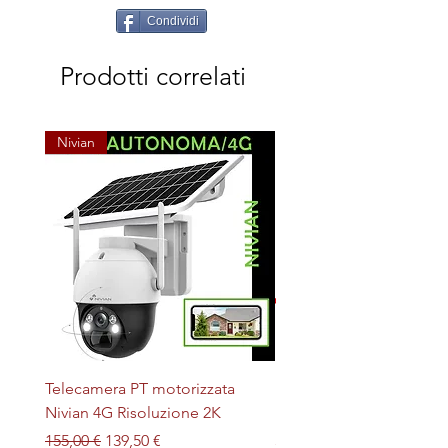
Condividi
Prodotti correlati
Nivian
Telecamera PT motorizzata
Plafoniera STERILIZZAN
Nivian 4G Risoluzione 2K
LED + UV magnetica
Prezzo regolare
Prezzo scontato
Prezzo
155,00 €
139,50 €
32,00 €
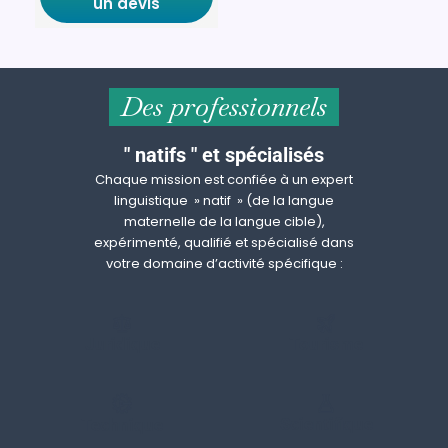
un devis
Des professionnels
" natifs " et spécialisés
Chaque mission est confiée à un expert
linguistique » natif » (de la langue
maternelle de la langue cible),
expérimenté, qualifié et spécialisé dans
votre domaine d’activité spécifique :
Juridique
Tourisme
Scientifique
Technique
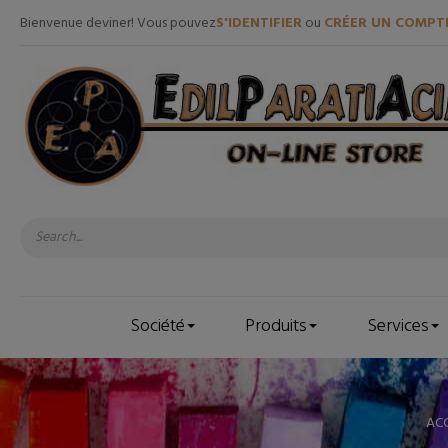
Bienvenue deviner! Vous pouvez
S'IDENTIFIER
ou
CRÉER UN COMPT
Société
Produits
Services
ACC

* * * * * * *

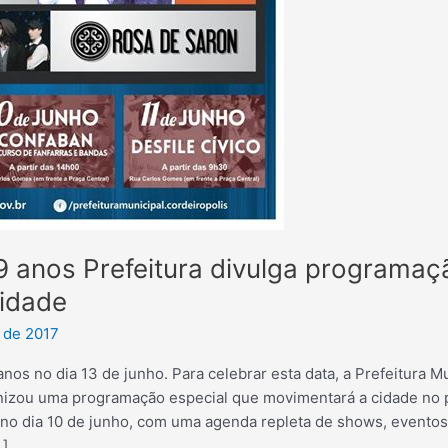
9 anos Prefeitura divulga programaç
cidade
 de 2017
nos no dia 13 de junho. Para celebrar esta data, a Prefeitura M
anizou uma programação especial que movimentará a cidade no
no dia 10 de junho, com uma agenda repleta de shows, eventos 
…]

* * * * * * *

> Exercise directions: Each line containing the word "junho" must be pulled from the listing and copied.

> Worked solution:
nos no dia 13 de junho. Para celebrar esta data, a Prefeitura M
no dia 10 de junho, com uma agenda repleta de shows, eventos 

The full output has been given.